National Indigenous Movement maintains permanent assembly in response to grave human rights violations
March 17, 2023, originally published in El cuarto Mosquetero
This morning, ahead of the afternoon’s scheduled meeting with President Gustavo Petro, Colombia's National Indigenous Movement summoned the press to decry the breach of agreements by his administration.
Pending the results of the afternoon’s dialogue, they indicated that they are willing to enter into demonstrations.
Since March 16, the organizations that conform the National Indigenous Movement declared themselves to be in a permanent assembly “with the objective of evaluating and defining actions against the systematic and widespread non-compliance of the current National Government with respect to the agreements signed to date,” according to a press release from the Colombian National Indigenous Organization (ONIC).
During the morning’s press conference held at the ONIC headquarters, a new statement was released demanding compliance with the agreements reached with Indigenous nations during the prior consultation phase of the drafting of the new administration’s National Development Plan. The comunique denounced "serious and systematic" human rights violations against these populations caused mainly by armed conflicts that plague their territories.
According to figures from the ONIC Human Rights Observatory, 2022 was the most violent year for indigenous people since 2016, with 453,018 cases of human rights violations, including confinement, forced displacement and harassment. The Institute for Development and Peace Studies (Indepaz) has registered five murders of indigenous leaders so far this year.
In this past week alone in the Çhab Wala Kiwe territory of the Nasa people, the Association of Indigenous Councils of Northern Cauca denounced at least five homicides, three threats, an attack and the destruction of a sacred site.
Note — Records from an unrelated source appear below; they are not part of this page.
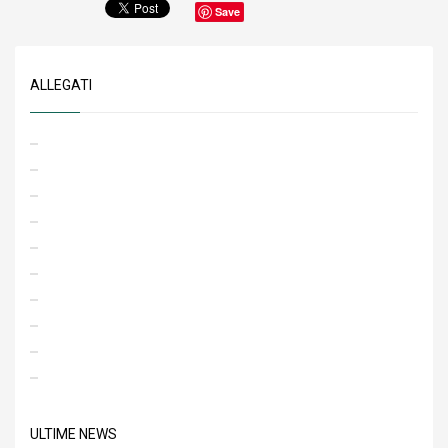
Save
ALLEGATI
ULTIME NEWS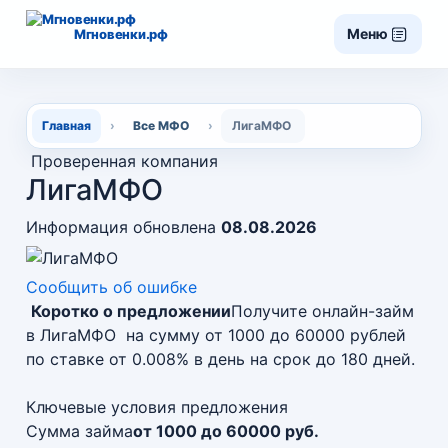
Меню
Мгновенки.рф
Главная
›
Все МФО
›
ЛигаМФО
Проверенная компания
ЛигаМФО
Информация обновлена
08.08.2026
Сообщить об ошибке
Коротко о предложении
Получите онлайн-займ
в ЛигаМФО на сумму от 1000 до 60000 рублей
по ставке от 0.008% в день на срок до 180 дней.
Ключевые условия предложения
Сумма займа
от 1000 до 60000 руб.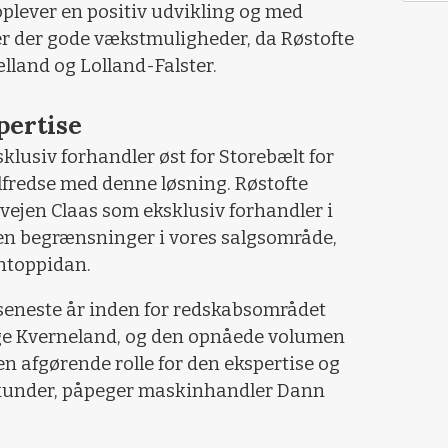
plever en positiv udvikling og med
er der gode vækstmuligheder, da Røstofte
lland og Lolland-Falster.
pertise
klusiv forhandler øst for Storebælt for
ilfredse med denne løsning. Røstofte
vejen Claas som eksklusiv forhandler i
en begrænsninger i vores salgsområde,
ontoppidan.
 seneste år inden for redskabsområdet
ge Kverneland, og den opnåede volumen
en afgørende rolle for den ekspertise og
es kunder, påpeger maskinhandler Dann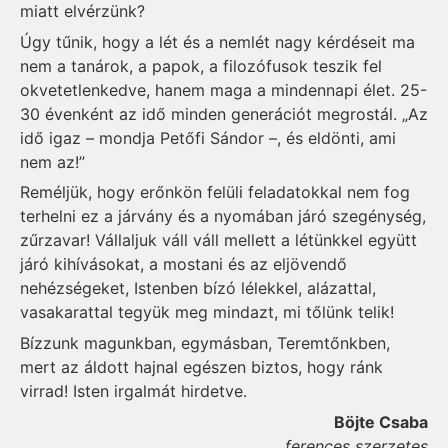
miatt elvérzünk?
Úgy tűnik, hogy a lét és a nemlét nagy kérdéseit ma
nem a tanárok, a papok, a filozófusok teszik fel
okvetetlenkedve, hanem maga a mindennapi élet. 25-
30 évenként az idő minden generációt megrostál. „Az
idő igaz – mondja Petőfi Sándor –, és eldönti, ami
nem az!”
Reméljük, hogy erőnkön felüli feladatokkal nem fog
terhelni ez a járvány és a nyomában járó szegénység,
zűrzavar! Vállaljuk váll váll mellett a létünkkel együtt
járó kihívásokat, a mostani és az eljövendő
nehézségeket, Istenben bízó lélekkel, alázattal,
vasakarattal tegyük meg mindazt, mi tőlünk telik!
Bízzunk magunkban, egymásban, Teremtőnkben,
mert az áldott hajnal egészen biztos, hogy ránk
virrad! Isten irgalmát hirdetve.
Böjte Csaba
ferences szerzetes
The human rights violations suffered by these communities take various forms. According to the ONIC, "the most common attacks by armed groups are threats, confinement, murder, forced recruitment, displacement, rape, illicit crops, deforestation, illegal mining, and contamination with residues and heavy metals.”
Faced with these conditions, the ONIC, which represents 115 nations, stated today that "we express our permanent and unwavering will to continue with constructive, purposeful and transformational dialogue, but we do not renounce mobilization."